しかし、そいつはさらに刀に力を込めてくる。

俺らは刀を交えたまま…。

その時には、外に出ている人はほとんどいなかった。

そして、次の瞬間―…



ドォォォンッ!!!!



「「!?」」

突然の大きな爆発音。

地面が小刻みに震えているのが分かる。

「なっ…なんだ…?」

俺は爆発音がした方に目を移した。

目はそらしても、交えている刀はそのままで。

俺は、いつ襲いかかって来てもすぐ対処できるように、そいつに気を配っていた。

「…?」

しかし、それは必要なかったようで、襲いかかって来ることもなく、逆に自分の刀を閉まってしまった。

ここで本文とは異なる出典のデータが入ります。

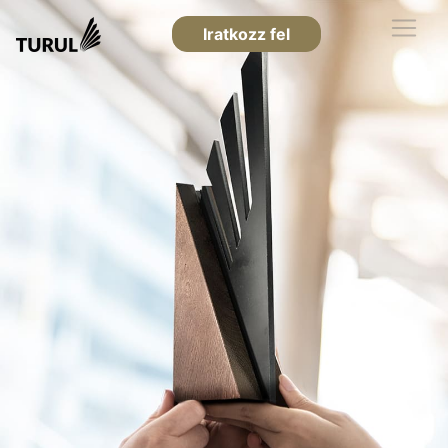
Iratkozz fel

それも、いつの間にか袖から刀が無くなっている…なんで?


俺は鞘を拾い、愛刀を収めながらそいつを見つめた。

相変わらず、顔が見えないので男か女かさえも分からない。

しかし、そいつは爆発音のした方を見つめている。

俺も気になって、そっちを見つめた。

建物から炎と煙が立ち上っている。

「…やっぱり…やられたか…」

俺は、ぼそっと呟いた。

そう、そこはさっきキリヒトたちがいた小麦粉専門店。


…あそこは場所が悪かったな


俺はそんなことを考えながら、燃え上がる炎を見つめていた。

隣りを見ると、そいつもまだそっちを見つめている。

そして、燃え盛る店からキリヒトたちが出てきた。

そして、こちらを見ている。


…や、やばい?!


俺は、少しだけ戦闘態勢をとった。

すると、キリヒトがこちらに向かって叫んだ。

「ネロッ!!何をしているんだ!用は済んだ、帰るぞっ」

キリヒトの命令的な声。

そして、それに反応したのは…俺の隣りにいた、そいつだった。

何も言わず、キリヒトの方に走って行く。


そして、キリヒトたちはこの町を堂々と出て行った。